** EXERCISE DESCRIPTION **
Could you copy all of the records below exactly as they appear?

-.-.-

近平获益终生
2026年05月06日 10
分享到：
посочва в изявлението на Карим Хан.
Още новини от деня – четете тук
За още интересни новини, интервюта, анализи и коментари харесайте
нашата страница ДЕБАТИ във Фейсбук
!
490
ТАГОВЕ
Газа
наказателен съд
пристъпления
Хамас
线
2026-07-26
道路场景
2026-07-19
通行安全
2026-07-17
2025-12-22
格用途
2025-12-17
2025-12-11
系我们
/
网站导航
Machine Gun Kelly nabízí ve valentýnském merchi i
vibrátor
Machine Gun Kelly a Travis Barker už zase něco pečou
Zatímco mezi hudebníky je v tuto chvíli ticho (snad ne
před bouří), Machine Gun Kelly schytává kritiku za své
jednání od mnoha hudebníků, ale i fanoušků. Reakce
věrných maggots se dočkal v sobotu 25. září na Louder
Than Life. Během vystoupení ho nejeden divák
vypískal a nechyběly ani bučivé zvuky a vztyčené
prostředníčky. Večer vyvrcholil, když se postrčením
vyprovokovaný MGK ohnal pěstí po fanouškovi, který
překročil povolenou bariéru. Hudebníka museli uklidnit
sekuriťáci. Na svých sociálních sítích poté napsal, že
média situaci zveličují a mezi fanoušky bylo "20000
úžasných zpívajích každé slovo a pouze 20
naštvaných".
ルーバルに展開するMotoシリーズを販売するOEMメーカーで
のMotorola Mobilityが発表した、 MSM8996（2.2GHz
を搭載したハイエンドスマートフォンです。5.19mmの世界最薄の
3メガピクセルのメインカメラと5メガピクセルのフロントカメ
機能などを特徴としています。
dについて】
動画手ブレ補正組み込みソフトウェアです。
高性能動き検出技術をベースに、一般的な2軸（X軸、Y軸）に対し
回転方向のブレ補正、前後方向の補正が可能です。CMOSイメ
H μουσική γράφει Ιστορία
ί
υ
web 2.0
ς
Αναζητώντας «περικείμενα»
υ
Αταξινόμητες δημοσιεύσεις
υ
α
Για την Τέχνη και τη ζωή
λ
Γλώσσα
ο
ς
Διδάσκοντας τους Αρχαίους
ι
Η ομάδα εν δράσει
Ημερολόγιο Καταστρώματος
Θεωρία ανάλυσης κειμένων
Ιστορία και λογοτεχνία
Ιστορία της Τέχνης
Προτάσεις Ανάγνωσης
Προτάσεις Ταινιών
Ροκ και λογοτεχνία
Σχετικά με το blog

-.-.-

** WRITTEN REPLY **
近平获益终生
2026年05月06日 10
分享到：
посочва в изявлението на Карим Хан.
Още новини от деня – четете тук
За още интересни новини, интервюта, анализи и коментари харесайте
нашата страница ДЕБАТИ във Фейсбук
!
490
ТАГОВЕ
Газа
наказателен съд
пристъпления
Хамас
线
2026-07-26
道路场景
2026-07-19
通行安全
2026-07-17
2025-12-22
格用途
2025-12-17
2025-12-11
系我们
/
网站导航
Machine Gun Kelly nabízí ve valentýnském merchi i
vibrátor
Machine Gun Kelly a Travis Barker už zase něco pečou
Zatímco mezi hudebníky je v tuto chvíli ticho (snad ne
před bouří), Machine Gun Kelly schytává kritiku za své
jednání od mnoha hudebníků, ale i fanoušků. Reakce
věrných maggots se dočkal v sobotu 25. září na Louder
Than Life. Během vystoupení ho nejeden divák
vypískal a nechyběly ani bučivé zvuky a vztyčené
prostředníčky. Večer vyvrcholil, když se postrčením
vyprovokovaný MGK ohnal pěstí po fanouškovi, který
překročil povolenou bariéru. Hudebníka museli uklidnit
sekuriťáci. Na svých sociálních sítích poté napsal, že
média situaci zveličují a mezi fanoušky bylo "20000
úžasných zpívajích každé slovo a pouze 20
naštvaných".
ルーバルに展開するMotoシリーズを販売するOEMメーカーで
のMotorola Mobilityが発表した、 MSM8996（2.2GHz
を搭載したハイエンドスマートフォンです。5.19mmの世界最薄の
3メガピクセルのメインカメラと5メガピクセルのフロントカメ
機能などを特徴としています。
dについて】
動画手ブレ補正組み込みソフトウェアです。
高性能動き検出技術をベースに、一般的な2軸（X軸、Y軸）に対し
回転方向のブレ補正、前後方向の補正が可能です。CMOSイメ
H μουσική γράφει Ιστορία
ί
υ
web 2.0
ς
Αναζητώντας «περικείμενα»
υ
Αταξινόμητες δημοσιεύσεις
υ
α
Για την Τέχνη και τη ζωή
λ
Γλώσσα
ο
ς
Διδάσκοντας τους Αρχαίους
ι
Η ομάδα εν δράσει
Ημερολόγιο Καταστρώματος
Θεωρία ανάλυσης κειμένων
Ιστορία και λογοτεχνία
Ιστορία της Τέχνης
Προτάσεις Ανάγνωσης
Προτάσεις Ταινιών
Ροκ και λογοτεχνία
Σχετικά με το blog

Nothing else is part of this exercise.